The attack on collective bargaining through the labour reform in Brazil is far from being confined to its national border. Indeed, its provisions challenge the model of industrial relations designed by the ILO as its central task. Overturning this reform is key to the debate on the future of work, which is still pending.

Government member, Algeria – Algeria supports the statement by the Federative Republic of Brazil concerning the Convention and the issue of collective bargaining. We have taken good note of the information provided according to which the labour reform in Brazil has the objective of promoting collective bargaining.

Algeria fully supports the position of Brazil and recalls the important role of the supervisory bodies in evaluating compliance with international labour Conventions by drawing attention to both the need for a basis of transparent rules and clear interpretive mechanisms for the effective application of international labour standards.

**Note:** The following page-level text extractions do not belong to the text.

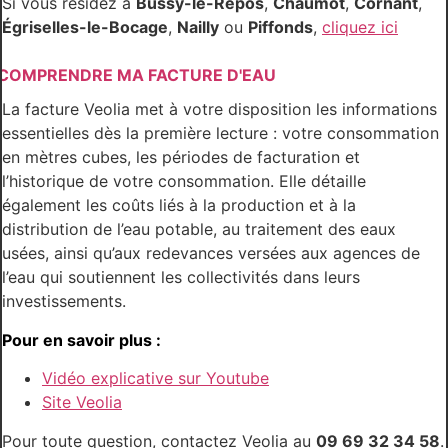
Si vous résidez à
Bussy-le-Repos
,
Chaumot
,
Cornant
,
Égriselles-le-Bocage
,
Nailly
ou
Piffonds
,
cliquez ici
COMPRENDRE MA FACTURE D'EAU
La facture Veolia met à votre disposition les informations
essentielles dès la première lecture : votre consommation
en mètres cubes, les périodes de facturation et
l’historique de votre consommation. Elle détaille
également les coûts liés à la production et à la
distribution de l’eau potable, au traitement des eaux
usées, ainsi qu’aux redevances versées aux agences de
l’eau qui soutiennent les collectivités dans leurs
investissements.
Pour en savoir plus :
Vidéo explicative sur Youtube
Site Veolia
Pour toute question, contactez Veolia au
09 69 32 34 58
.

Algeria considers that the economic and political situations of certain countries are frequently not adapted to the interpretations of the supervisory bodies, which justifies the complexity and flexibility of international labour standards, including the present Convention.

Brazil has ratified a significant number of international labour Conventions, which is not surprising, as Brazilian labour legislation has reached an evolved stage and certain ratifications have enshrined practices that were already established.

Finally, we consider that the provisions of Act No. 13462 of 2017 are in conformity with the Convention. The right to collective bargaining could not develop spontaneously. Collective agreements and accords are tools that are intended, in global terms, to bring improvements for both employees and enterprises. The law may set certain limits on contractual autonomy in the world of work, taking into account national requirements. In that light, the articulation between the scope of public order and the limits of expression in collective labour agreements and accords appears to us to be coherent with the objectives and provisions of the Convention.

Employer member, Argentina – We are here to express our support for Brazilian employers in their defence of the value of a standard which sets the hierarchy for collective bargaining and, as we have affirmed, is an essential tool to guarantee decent work in the country. Incentives for social dialogue and the appreciation of collective bargaining have always been important objectives in this Organization, as they encourage consideration of the interests and concerns of the social partners by preserving the freedom of employers and trade unions to negotiate.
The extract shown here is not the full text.